Start of Block

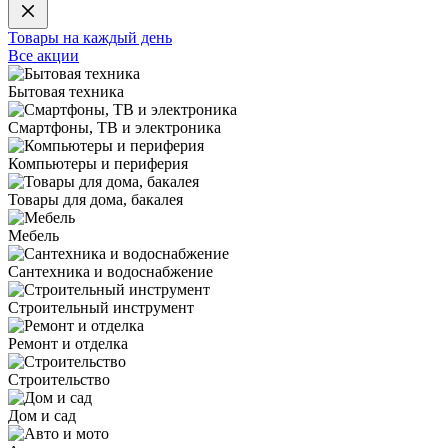
Товары на каждый день
Все акции
Бытовая техника
Смартфоны, ТВ и электроника
Компьютеры и периферия
Товары для дома, бакалея
Мебель
Сантехника и водоснабжение
Строительный инструмент
Ремонт и отделка
Строительство
Дом и сад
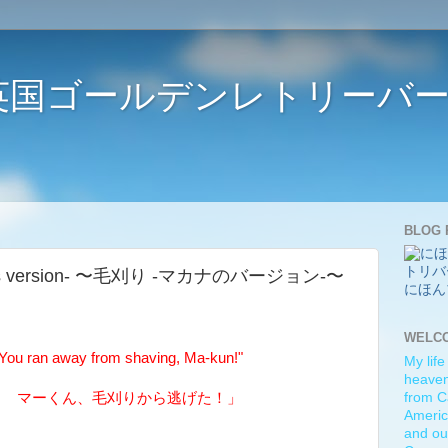
ife 〜英国ゴールデンレトリー
BLOG 
kana's version- 〜毛刈り -マカナのバージョン-〜
にほん
WELC
ou ran away from shaving, Ma-kun!"
My life
heaven)
！ マーくん、毛刈りから逃げた！」
from C
Americ
and ou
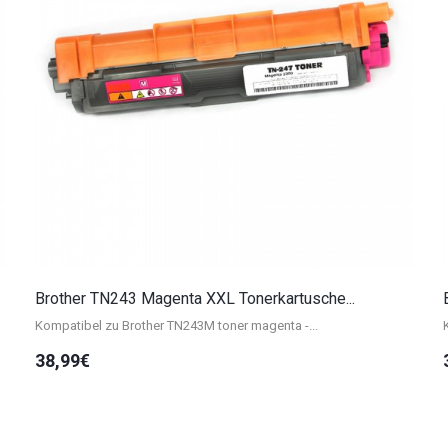
Brother TN243 Magenta XXL Tonerkartusche...
Kompatibel zu Brother TN243M toner magenta -...
38,99€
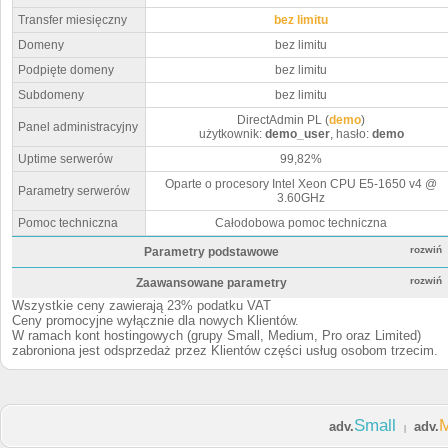
Transfer miesięczny
bez limitu
Domeny
bez limitu
Podpięte domeny
bez limitu
Subdomeny
bez limitu
DirectAdmin PL (
demo
)
Panel administracyjny
użytkownik:
demo_user
, hasło:
demo
Uptime serwerów
99,82%
Oparte o procesory Intel Xeon CPU E5-1650 v4 @
Parametry serwerów
3.60GHz
Pomoc techniczna
Całodobowa pomoc techniczna
rozwiń
Parametry podstawowe
rozwiń
Zaawansowane parametry
Wszystkie ceny zawierają 23% podatku VAT
Ceny promocyjne wyłącznie dla nowych Klientów.
W ramach kont hostingowych (grupy Small, Medium, Pro oraz Limited)
zabroniona jest odsprzedaż przez Klientów części usług osobom trzecim.
Small
adv.
adv.
|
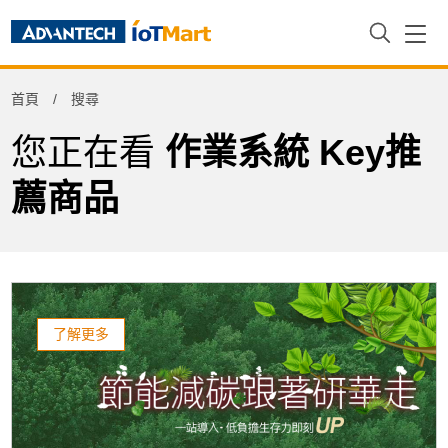
Refine
首頁
搜尋
Product Tag
您正在看
作業系統 Key推
薦商品
了解更多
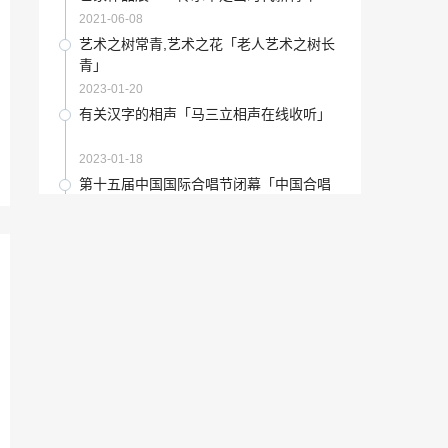
2022-12-28
2021-06-08
老舍茶馆热烈欢迎「老舍作品茶馆」
艺术之树常青,艺术之花「老人艺术之树长
青」
2022-12-20
2023-01-20
古玩百科：自制书签：文明礼让，共创和
有关汉字的相声「马三立相声在线收听」
谐
2021-10-18
2023-01-18
双减下的艺术教育「双减对艺术教育影响
第十五届中国国际合唱节闭幕「中国合唱
吗」
节」
2022-12-09
2023-02-05
欧阳询的化度寺书法「欧阳询化度寺碑鉴
俄国著名画作「法国现实主义画家米勒」
赏」
2022-11-27
2022-11-21
收藏要闻：第三届“中国美术奖”获奖名单
2021国际大学生时尚设计盛典「2021大运
会」
2021-12-10
2023-01-16
2021高考查志愿时间「查高考成绩」
《大唐女法医》情人节开播视频「大唐女
法医花絮」
2023-01-01
2023-01-10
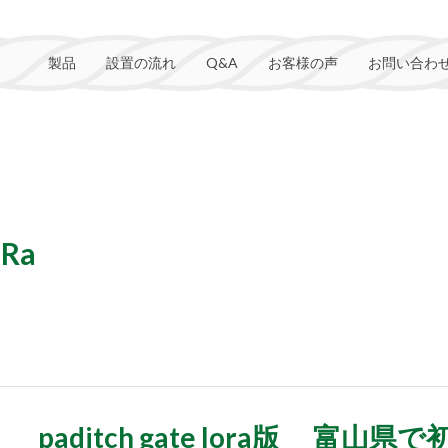
製品
設置の流れ
Q&A
お客様の声
お問い合わ
Ra
paditch gate lora版 富山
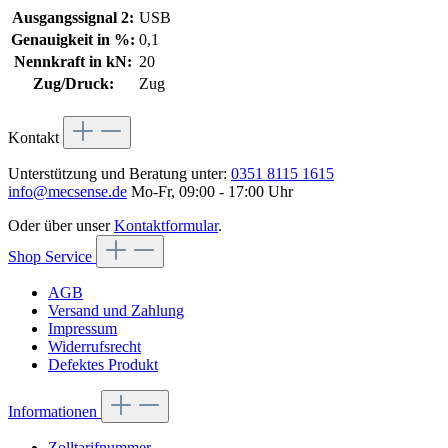
Ausgangssignal 2:
USB
Genauigkeit in %:
0,1
Nennkraft in kN:
20
Zug/Druck:
Zug
Kontakt
Unterstützung und Beratung unter:
0351 8115 1615
info@mecsense.de
Mo-Fr, 09:00 - 17:00 Uhr
Oder über unser
Kontaktformular
.
Shop Service
AGB
Versand und Zahlung
Impressum
Widerrufsrecht
Defektes Produkt
Informationen
Zolltarifnummer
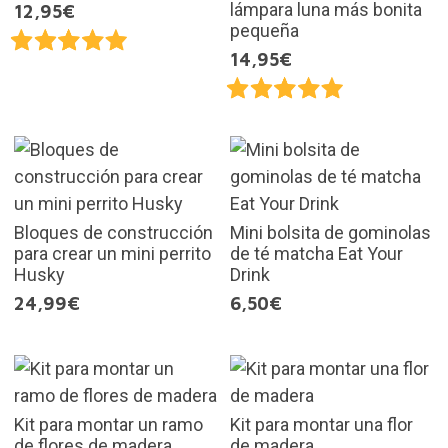
lámpara luna más bonita
12,95€
pequeña
14,95€
Bloques de construcción
Mini bolsita de gominolas
para crear un mini perrito
de té matcha Eat Your
Husky
Drink
24,99€
6,50€
Kit para montar un ramo
Kit para montar una flor
de flores de madera
de madera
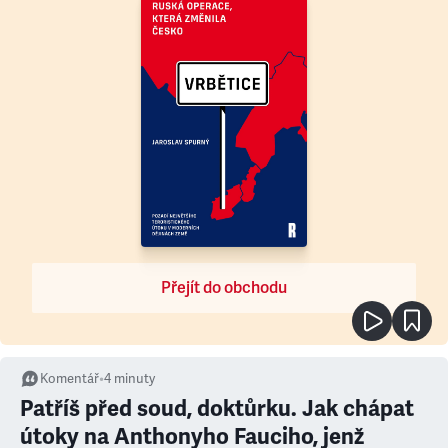
Přejít do obchodu
Komentář
•
4
minuty
Patříš před soud, doktůrku. Jak chápat
útoky na Anthonyho Fauciho, jenž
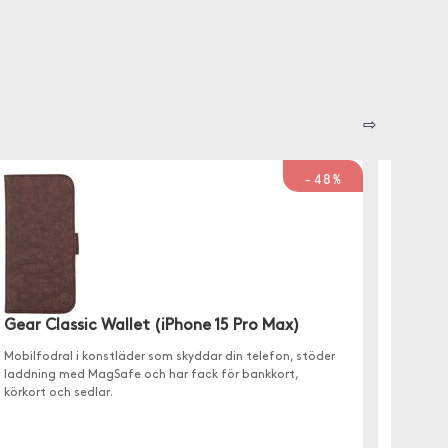
⇨
-48%
Gear 
(iPhon
Gear Classic Wallet (iPhone 15 Pro Max)
Mobilfod
plånbok
Mobilfodral i konstläder som skyddar din telefon, stöder
plast.
laddning med MagSafe och har fack för bankkort,
körkort och sedlar.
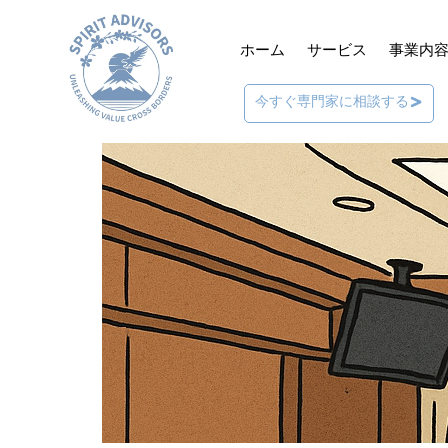
ホーム
サービス
事業内
今すぐ専門家に相談する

End of Block

### Assigned task
Set the entries down again exactly. Do not include the images.

### Solution below
Товары на каждый день
Все акции
Бытовая техника
Смартфоны, ТВ и электроника
Компьютеры и периферия
Товары для дома, бакалея
Мебель
Сантехника и водоснабжение
Строительный инструмент
Ремонт и отделка
Строительство
Дом и сад
ife 〜英国ゴールデンレトリー
BLOG 
kana's version- 〜毛刈り -マカナのバージョン-〜
にほん
WELC
ou ran away from shaving, Ma-kun!"
My life
heaven)
！ マーくん、毛刈りから逃げた！」
from C
Americ
and ou
Brother TN243 Magenta XXL Tonerkartusche...
Kompatibel zu Brother TN243M toner magenta -...
38,99€
Transfer miesięczny
bez limitu
Domeny
bez limitu
Podpięte domeny
bez limitu
Subdomeny
bez limitu
DirectAdmin PL (
demo
)
Panel administracyjny
użytkownik:
demo_user
, hasło:
demo
Uptime serwerów
99,82%
Oparte o procesory Intel Xeon CPU E5-1650 v4 @
Parametry serwerów
3.60GHz
Pomoc techniczna
Całodobowa pomoc techniczna
rozwiń
Parametry podstawowe
rozwiń
Zaawansowane parametry
Wszystkie ceny zawierają 23% podatku VAT
Ceny promocyjne wyłącznie dla nowych Klientów.
W ramach kont hostingowych (grupy Small, Medium, Pro oraz Limited)
zabroniona jest odsprzedaż przez Klientów części usług osobom trzecim.
Small
adv.
adv.
|
Refine
首頁
搜尋
Product Tag
您正在看
作業系統 Key推
薦商品
了解更多
2022-12-28
2021-06-08
老舍茶馆热烈欢迎「老舍作品茶馆」
艺术之树常青,艺术之花「老人艺术之树长
青」
2022-12-20
2023-01-20
古玩百科：自制书签：文明礼让，共创和
有关汉字的相声「马三立相声在线收听」
谐
2021-10-18
2023-01-18
双减下的艺术教育「双减对艺术教育影响
第十五届中国国际合唱节闭幕「中国合唱
吗」
节」
2022-12-09
2023-02-05
欧阳询的化度寺书法「欧阳询化度寺碑鉴
俄国著名画作「法国现实主义画家米勒」
赏」
2022-11-27
2022-11-21
收藏要闻：第三届“中国美术奖”获奖名单
2021国际大学生时尚设计盛典「2021大运
会」
2021-12-10
2023-01-16
2021高考查志愿时间「查高考成绩」
《大唐女法医》情人节开播视频「大唐女
法医花絮」
2023-01-01
2023-01-10
製品
設置の流れ
Q&A
お客様の声
お問い合わ
Ra
paditch gate lora版 富山
Ausgangssignal 2:
USB
Genauigkeit in %:
0,1
Nennkraft in kN:
20
Zug/Druck:
Zug
Kontakt
Unterstützung und Beratung unter:
0351 8115 1615
info@mecsense.de
Mo-Fr, 09:00 - 17:00 Uhr
Oder über unser
Kontaktformular
.
Shop Service
AGB
Versand und Zahlung
Impressum
Widerrufsrecht
Defektes Produkt
Informationen
Zolltarifnummer
lámpara luna más bonita
12,95€
pequeña
14,95€
Bloques de construcción
Mini bolsita de gominolas
para crear un mini perrito
de té matcha Eat Your
Husky
Drink
24,99€
6,50€
Kit para montar un ramo
Kit para montar una flor
de flores de madera
de madera
Přejít do obchodu
Komentář
•
4
minuty
Patříš před soud, doktůrku. Jak chápat
útoky na Anthonyho Fauciho, jenž
⇨
-48%
Gear 
(iPhon
Gear Classic Wallet (iPhone 15 Pro Max)
Mobilfod
plånbok
Mobilfodral i konstläder som skyddar din telefon, stöder
plast.
laddning med MagSafe och har fack för bankkort,
körkort och sedlar.
ホーム
サービス
事業内
今すぐ専門家に相談する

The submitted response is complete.